TANBARK PEELERS AND KNOT BUMPERS

Warren Times Mirror and Observer June 9, 1973

From the Memoirs of Harry Jefferson

“As a boy at home, I’ve seen as high as 25 or 30 teams of horses go by our house in a day going to Arroyo or Portland Mills.” In these words the late Harry Paul Jefferson began describing some of the earlier, life-long experiences in the forests of the Allegheny Plateau.

The teams that Jeff saw passing by his house as a boy were pulling wagons loaded with hemlock bark for the tanneries. Each wagon was fitted with a sort of cradle made of stakes. The stakes fitted into holes in the bottom of the wagon bed. According to Jeff, they piled the bark “way above the stakes; as high as they could get it.
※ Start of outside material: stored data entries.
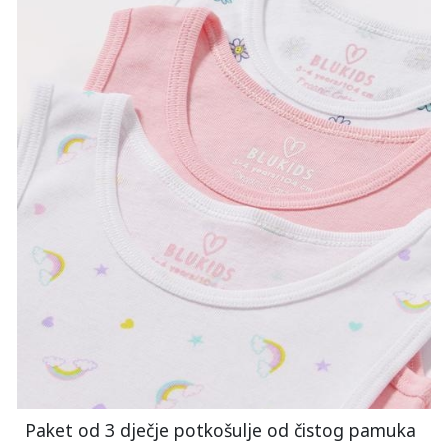
Paket od 3 dječje potkošulje od čistog pamuka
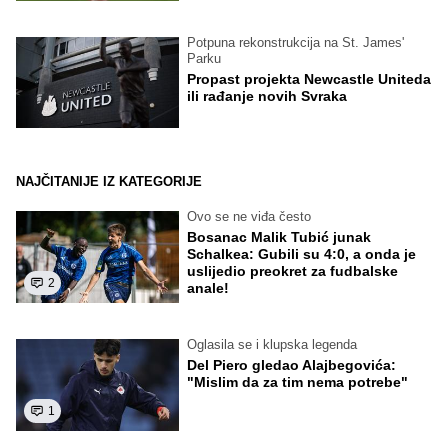
Potpuna rekonstrukcija na St. James'
Parku
Propast projekta Newcastle Uniteda
ili rađanje novih Svraka
NAJČITANIJE IZ KATEGORIJE
Ovo se ne viđa često
Bosanac Malik Tubić junak
Schalkea: Gubili su 4:0, a onda je
uslijedio preokret za fudbalske
2
anale!
Oglasila se i klupska legenda
Del Piero gledao Alajbegovića:
"Mislim da za tim nema potrebe"
1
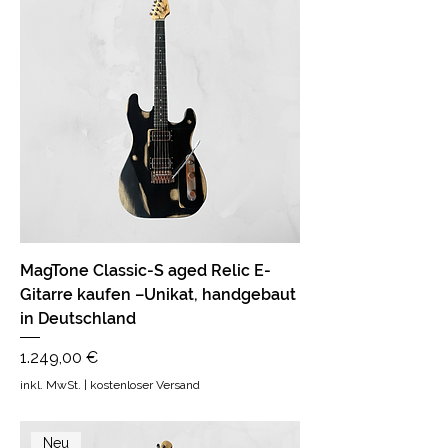
MagTone Classic-S aged Relic E-
Gitarre kaufen –Unikat, handgebaut
in Deutschland
Preis
1.249,00 €
inkl. MwSt.
|
kostenloser Versand
Neu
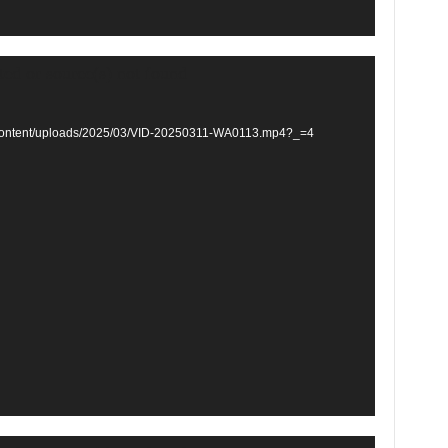
ted or source(s) not found
p-content/uploads/2025/03/VID-20250311-WA0113.mp4?_=4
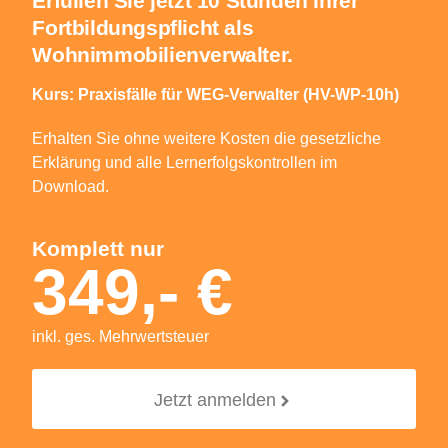
Erfüllen Sie jetzt 10 Stunden Ihrer
Fortbildungspflicht als
Wohnimmobilienverwalter.
Kurs: Praxisfälle für WEG-Verwalter (HV-WP-10h)
Erhalten Sie ohne weitere Kosten die gesetzliche
Erklärung und alle Lernerfolgskontrollen im
Download.
Komplett nur
349,- €
inkl. ges. Mehrwertsteuer
Jetzt anmelden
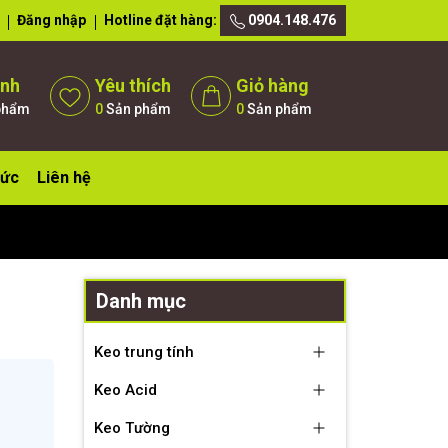
Đăng nhập
Hotline đặt hàng:
0904.148.476
ánh
Yêu thích
Giỏ hàng
phẩm
0
Sản phẩm
0
Sản phẩm
tức
Liên hệ
Danh mục
Keo trung tính
Keo Acid
Keo Tường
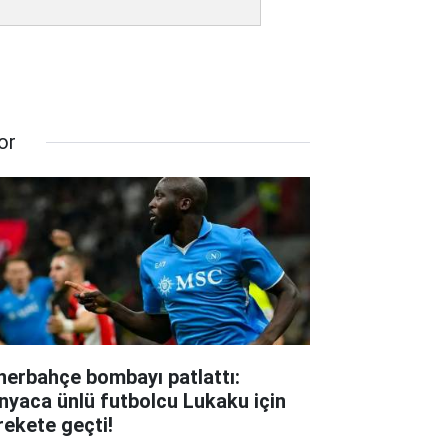
or
nerbahçe bombayı patlattı:
nyaca ünlü futbolcu Lukaku için
rekete geçti!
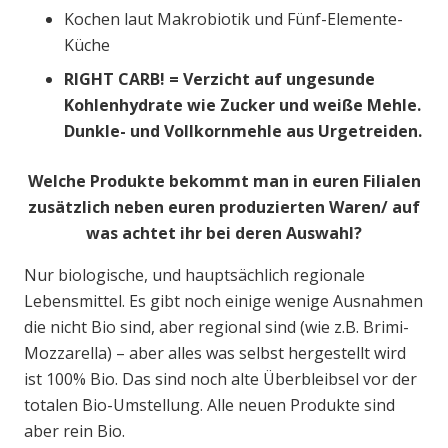
Kochen laut Makrobiotik und Fünf-Elemente-
Küche
RIGHT CARB! = Verzicht auf ungesunde
Kohlenhydrate wie Zucker und weiße Mehle.
Dunkle- und Vollkornmehle aus Urgetreiden.
Welche Produkte bekommt man in euren Filialen
zusätzlich neben euren produzierten Waren/ auf
was achtet ihr bei deren Auswahl?
Nur biologische, und hauptsächlich regionale
Lebensmittel. Es gibt noch einige wenige Ausnahmen
die nicht Bio sind, aber regional sind (wie z.B. Brimi-
Mozzarella) – aber alles was selbst hergestellt wird
ist 100% Bio. Das sind noch alte Überbleibsel vor der
totalen Bio-Umstellung. Alle neuen Produkte sind
aber rein Bio.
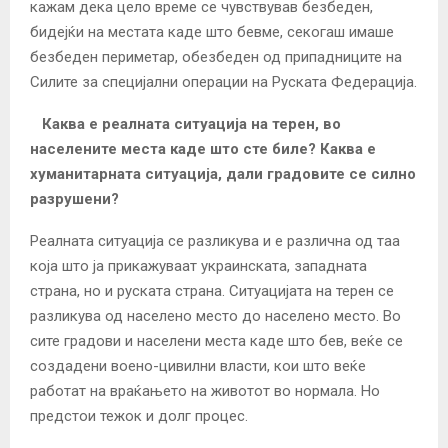
кажам дека цело време се чувствував безбеден,
бидејќи на местата каде што бевме, секогаш имаше
безбеден периметар, обезбеден од припадниците на
Силите за специјални операции на Руската Федерација.
Каква е реалната ситуација на терен, во
населените места каде што сте биле? Каква е
хуманитарната ситуација, дали градовите се силно
разрушени?
Реалната ситуација се разликува и е различна од таа
која што ја прикажуваат украинската, западната
страна, но и руската страна. Ситуацијата на терен се
разликува од населено место до населено место. Во
сите градови и населени места каде што бев, веќе се
создадени воено-цивилни власти, кои што веќе
работат на враќањето на животот во нормала. Но
предстои тежок и долг процес.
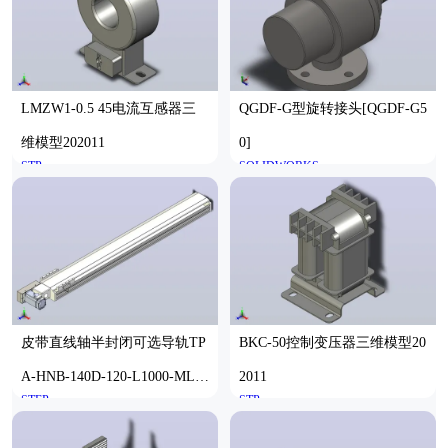
LMZW1-0.5 45电流互感器三
QGDF-G型旋转接头[QGDF-G5
维模型202011
0]
STP
SOLIDWORKS
皮带直线轴半封闭可选导轨TP
BKC-50控制变压器三维模型20
A-HNB-140D-120-L1000-ML-C
2011
STEP
STP
-P40-N3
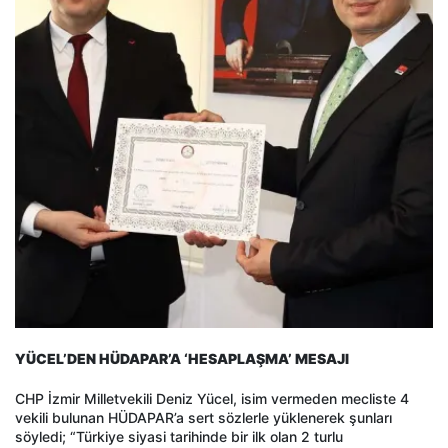
YÜCEL’DEN HÜDAPAR’A ‘HESAPLAŞMA’ MESAJI
CHP İzmir Milletvekili Deniz Yücel, isim vermeden mecliste 4
vekili bulunan HÜDAPAR’a sert sözlerle yüklenerek şunları
söyledi; “Türkiye siyasi tarihinde bir ilk olan 2 turlu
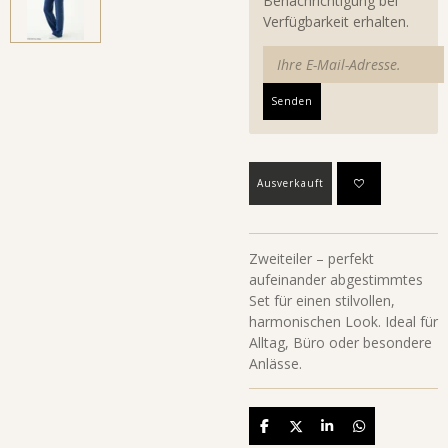
Benachrichtigung bei
Verfügbarkeit erhalten.
Senden
Ausverkauft
Zweiteiler – perfekt
aufeinander abgestimmtes
Set für einen stilvollen,
harmonischen Look. Ideal für
Alltag, Büro oder besondere
Anlässe.
Teilen
Teilen
Teilen
Teilen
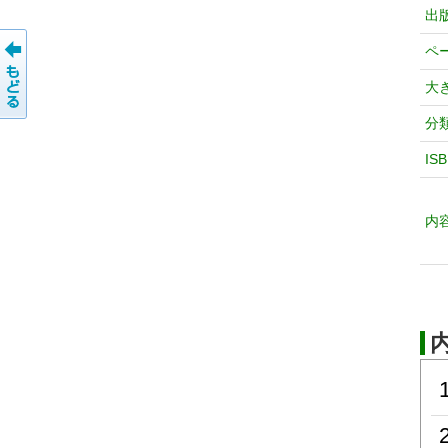
出
ペ
大
分
IS
内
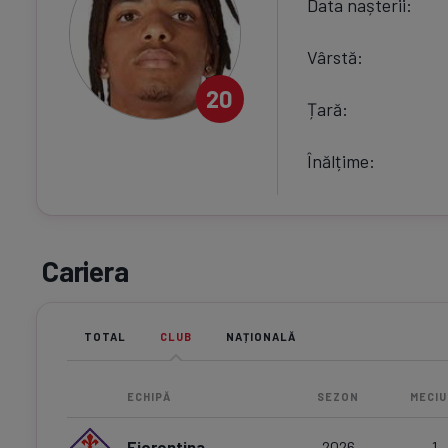
Data nașterii
Vârstă
20
Țară
Înălțime
Cariera
TOTAL
CLUB
NAȚIONALĂ
ECHIPĂ
SEZON
MECIU
Fiorentina
2026
1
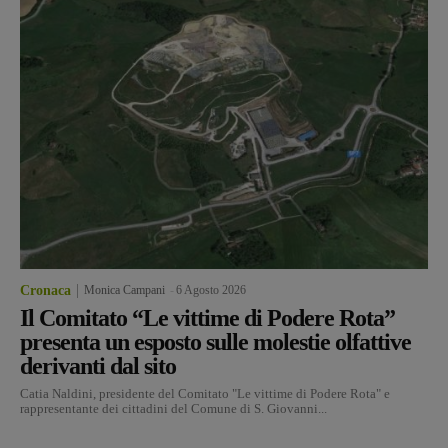
Cronaca
Monica Campani
-
6 Agosto 2026
Il Comitato “Le vittime di Podere Rota”
presenta un esposto sulle molestie olfattive
derivanti dal sito
Catia Naldini, presidente del Comitato "Le vittime di Podere Rota" e
rappresentante dei cittadini del Comune di S. Giovanni...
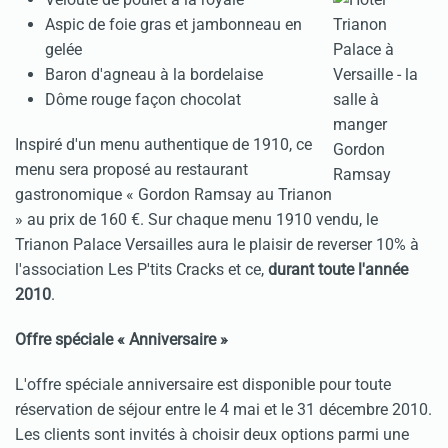
Aspic de foie gras et jambonneau en
gelée
Baron d'agneau à la bordelaise
Dôme rouge façon chocolat
Inspiré d'un menu authentique de 1910, ce
menu sera proposé au restaurant
gastronomique « Gordon Ramsay au Trianon
» au prix de 160 €. Sur chaque menu 1910 vendu, le
Trianon Palace Versailles aura le plaisir de reverser 10% à
l'association Les P'tits Cracks et ce,
durant toute l'année
2010
.
Offre spéciale « Anniversaire »
L'offre spéciale anniversaire est disponible pour toute
réservation de séjour entre le 4 mai et le 31 décembre 2010.
Les clients sont invités à choisir deux options parmi une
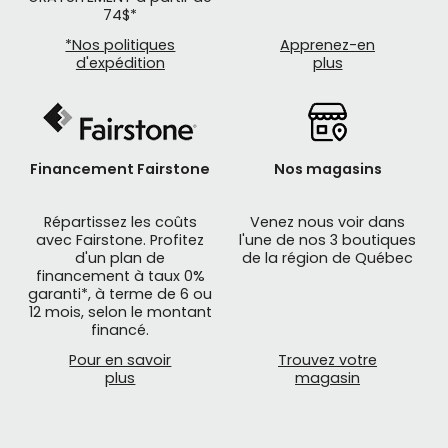
74$*
*Nos politiques
Apprenez-en
d'expédition
plus
Financement Fairstone
Nos magasins
Répartissez les coûts
Venez nous voir dans
avec Fairstone. Profitez
l'une de nos 3 boutiques
d'un plan de
de la région de Québec
financement à taux 0%
garanti*, à terme de 6 ou
12 mois, selon le montant
financé.
Pour en savoir
Trouvez votre
plus
magasin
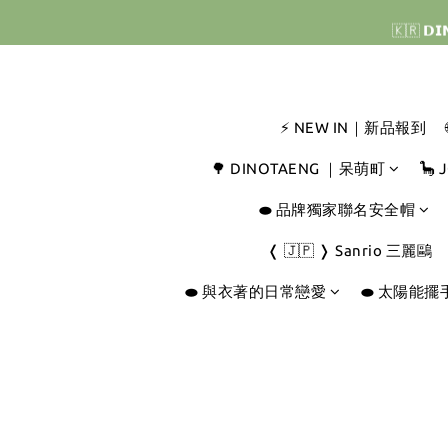
🇰🇷 
🇰🇷 
🇰🇷 
⚡ NEW IN｜新品報到
🌳 DINOTAENG ｜呆萌町
🦕
⬬ 品牌獨家聯名安全帽
❬ 🇯🇵 ❭ Sanrio 三麗鷗
⬬ 與衣著的日常戀愛
⬬ 太陽能擺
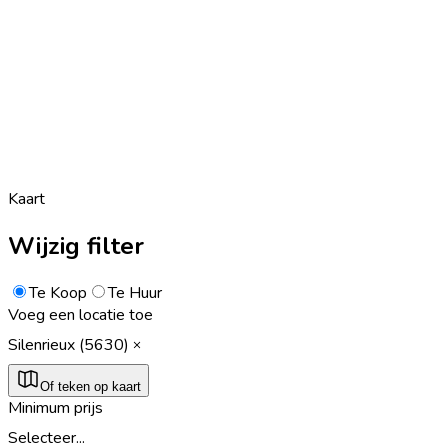
Kaart
Wijzig filter
Te Koop
Te Huur
Voeg een locatie toe
Silenrieux (5630)
Of teken op kaart
Minimum prijs
Selecteer...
That made a tremendous load. They moved all of that bark out before bad weather came in the fall.”

Jeff remembered other ways of getting the bark out of the woods, too. “On steep hillsides, they ran their bark off in chutes.” The chutes were flat-bottom troughs made of wood, down which the bark would slide. Another method used was the two-horse dray—a slide-like affair about ten feet long that “would haul a cord and a half or two cords.”

Hemlock bark is rich in tannic acid, a necessary ingredient for the tanning of leather. In the use of the early forests, hemlock bark was a valuable product. In most instances, it had far more value than the logs that could be cut from the tree.

Moving the bark was quite a chore when you consider that each piece had to be loaded and unloaded by hand. No mechanical equipment existed for handling it.

The bark peelers moved into the woods early in the year, according to Jeff. “They peeled bark from the 15th of May—depending on an early or late spring—until the 25th of July, depending on how wet or dry the season was. The latter part of July, the bark would tighten (on the trees) and you couldn’t depend on every tree being used.

“Most bark was peeled on a piecework basis. As I remember, we got around a dollar and a half or a dollar and seventy-five cents a day. (We worked a five-man crew) two men on the crosscut saw, felling and cutting logs; on man ‘fitting’ the bark; one man spudding (peeling the bark). The fifth man turned the log and bumped the knots using a double bit ace. The double bit ace weighed 3 to 4½ pounds.

“When the bark peeling was over, the bark peelers, as a rule, went out to town. In the ‘teens on through the early ‘thirties, there would be in Sheffield as high as 300 lumber jacks (converging) on that town in 24 hours, all with their money. And they had it. They were paid by the cord (of bark). They were paid by check. They weren’t paid in gold.”